As I looked back at these lists during my times of work and “serious writing,” I found support in the pages. I was able to use these lists to develop creative writing prompts during my curriculum work. I turned some list-items into new poems and children’s stories. One list helped me articulate the purpose of a new community program when writing a grant for a local non-profit organization.
And I was quickly reminded of the importance of list-making as I turned to my favorite therapeutic activity: reading children’s literature. One of my favorite collections of children’s poetry is Falling Down the Page edited by Georgia Heard. The jacket flap states, boldly and unabashedly, “Lists of everyday things become the stuff of poetry…”
(Insert self-inflicted slap upside the head here.)
The poems in this book are beautiful and are exquisitely simple in that many are comprised of lists: lists of ways children spend their day at school, lists of how to say “hello” in different languages, lists of common items kids collect, lists of objects in a lost and found box.
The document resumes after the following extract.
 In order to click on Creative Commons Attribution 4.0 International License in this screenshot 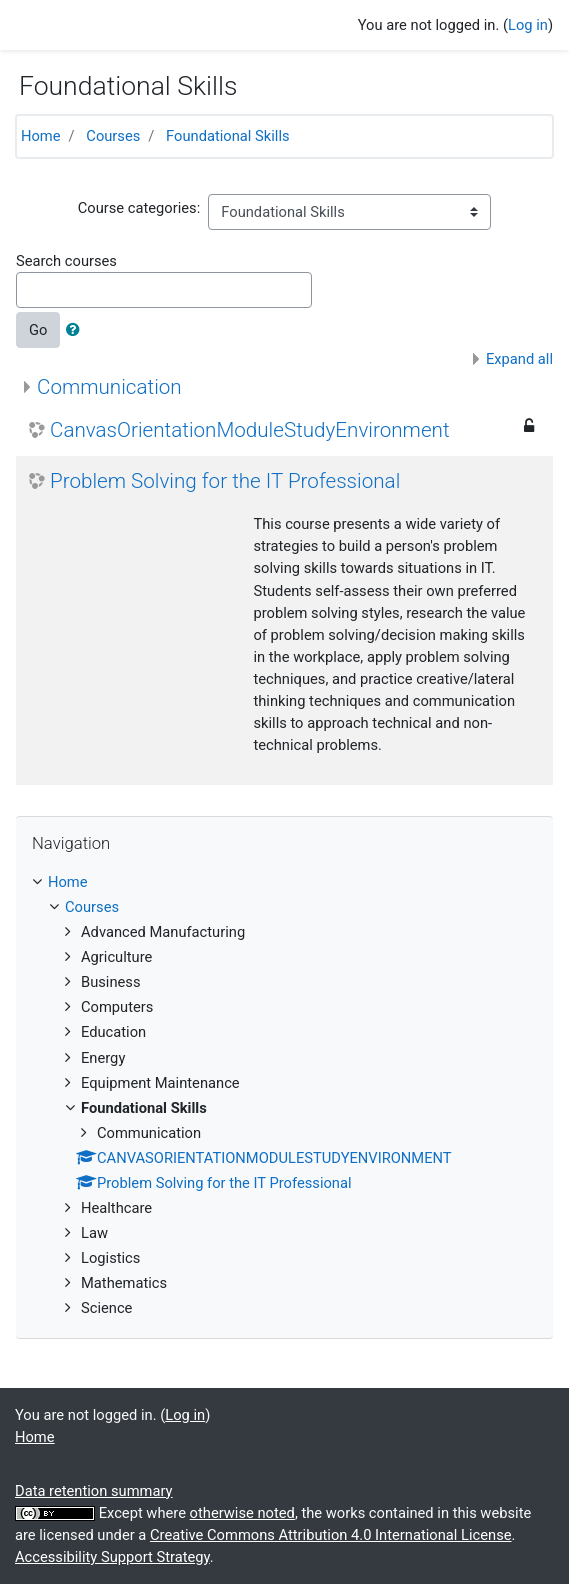 , I will do `click(331, 1535)`.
I love these poems…probably because I love lists. It’s amazing that I spent so much time being ashamed of making lists and being preoccupied with making lists and thinking that lists wouldn’t flip the switch of my creativity when all the while lists were the essential ingredient in one of my favorite children’s books.
My morning writing still hasn’t changed. I occasionally throw in ideas for new stories or projects, but I primarily still write lists. I’ve realized that I need those lists to make my brain function in a manner that allows for any creativity to take place at all. I often wish I was still more creative or more structured, but I’m now realizing that I can use my inner Monica to strengthen my innate Phoebe-ness.